I'm doing an experiment, developing an enterprise application in Java and Ruby in parallel, trying to evaluate whether Ruby is enterprise ready, or Java must still remain my weapon of choice.

Monday, October 30, 2006

String s = "Hello World!"; puts s

My name is Elad Kehat, and I'm a developer for a large ISV.

The name of this blog implies it's subject, so I'll go directly to trying to explain why this isn't YARJC:

  1. I recently started working on a completely new product, where I'm in charge of ther server side. I'm going to code it twice, in parallel - one time in Java and another in Ruby. So this isn't just a comparison based on the a posteriori implementation in Rails of an existing Java app.
  2. The product involves a rich client, built with Eclipse RCP. This is not a web application. In fact, we expect to invest 60%+ of the development effort on the client application. Client and server are going to communicate via SOAP.
  3. It's an enterprise application. That means that it'll have to scale, it'll be installed (if successful of course :) ) at many customer locations, support customizations by professional support, and it's likely to go through multiple versions, with new developers coming in and rapidly taking over.
  4. Also, an important part of the spec involves working closely with other products, some by my company, some 3rd party, most (if not all) are Java apps. Most of these products have open API via web services, so in principle we shouldn't care, but at least in one case there's also a RMI interface, which is vastly faster. We'll see.
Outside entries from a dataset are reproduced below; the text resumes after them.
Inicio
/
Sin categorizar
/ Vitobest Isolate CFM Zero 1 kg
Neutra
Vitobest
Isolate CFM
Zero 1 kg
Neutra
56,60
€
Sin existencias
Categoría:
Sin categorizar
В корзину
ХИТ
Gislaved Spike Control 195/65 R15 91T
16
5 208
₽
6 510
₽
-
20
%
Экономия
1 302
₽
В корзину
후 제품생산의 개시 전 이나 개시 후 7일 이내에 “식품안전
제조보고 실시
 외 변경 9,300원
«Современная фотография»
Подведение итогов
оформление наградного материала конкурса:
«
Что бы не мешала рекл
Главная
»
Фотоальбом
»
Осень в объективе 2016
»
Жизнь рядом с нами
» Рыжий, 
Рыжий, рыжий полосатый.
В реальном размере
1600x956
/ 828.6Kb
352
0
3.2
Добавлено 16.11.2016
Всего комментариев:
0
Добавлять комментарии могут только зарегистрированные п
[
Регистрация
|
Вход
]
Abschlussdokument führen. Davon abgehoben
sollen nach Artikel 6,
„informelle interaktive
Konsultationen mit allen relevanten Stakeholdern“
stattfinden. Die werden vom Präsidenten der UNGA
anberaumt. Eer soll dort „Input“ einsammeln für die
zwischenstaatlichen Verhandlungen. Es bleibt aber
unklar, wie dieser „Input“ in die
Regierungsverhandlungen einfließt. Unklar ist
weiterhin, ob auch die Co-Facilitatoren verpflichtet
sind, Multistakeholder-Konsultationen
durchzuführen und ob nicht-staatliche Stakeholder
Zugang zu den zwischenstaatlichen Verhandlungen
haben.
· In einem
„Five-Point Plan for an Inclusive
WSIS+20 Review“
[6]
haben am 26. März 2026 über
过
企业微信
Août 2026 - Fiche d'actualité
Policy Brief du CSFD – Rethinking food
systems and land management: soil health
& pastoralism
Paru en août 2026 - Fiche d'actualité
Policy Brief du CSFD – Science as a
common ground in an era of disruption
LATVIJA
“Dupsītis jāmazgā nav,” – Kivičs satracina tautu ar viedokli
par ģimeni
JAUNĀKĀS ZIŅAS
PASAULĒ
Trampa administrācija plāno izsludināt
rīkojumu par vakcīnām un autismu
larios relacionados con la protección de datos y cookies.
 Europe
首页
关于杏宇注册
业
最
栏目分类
That's about it for now. In the coming months I'm planning to blog on my progress. Hopefully this'll turn out to be a good reference case for other enterprise Java developers wondering if it's time to make the switch.

Oh, and I still need to explain my motives for doing this. I'll do that in the next post. Promise.

3 comments:

gderazon said...

If you want this experiment to succeed, you should try to be more objective.
You are too enthusiastic to show a Ruby win.


The power of an enterprise ready language is in the end; when you get to the stability, performance and maintainability issues.

Ruby might also win there but you should be more patient

Elad said...

Golan,

I absolutely agree on what makes a language enterprise ready, and that's exactly what I intend to test - this is why I'm doing this experiment and writing this blog.
However, I can't hide the fact that I'm enthusiastic, or that I really hope that Ruby is indeed enterprise ready. If I didn't, I wouldn't be doing this :)

Jatinder Singh said...

This is good stuff..I was really looking forward for such initiatives..I will hook on to your blog.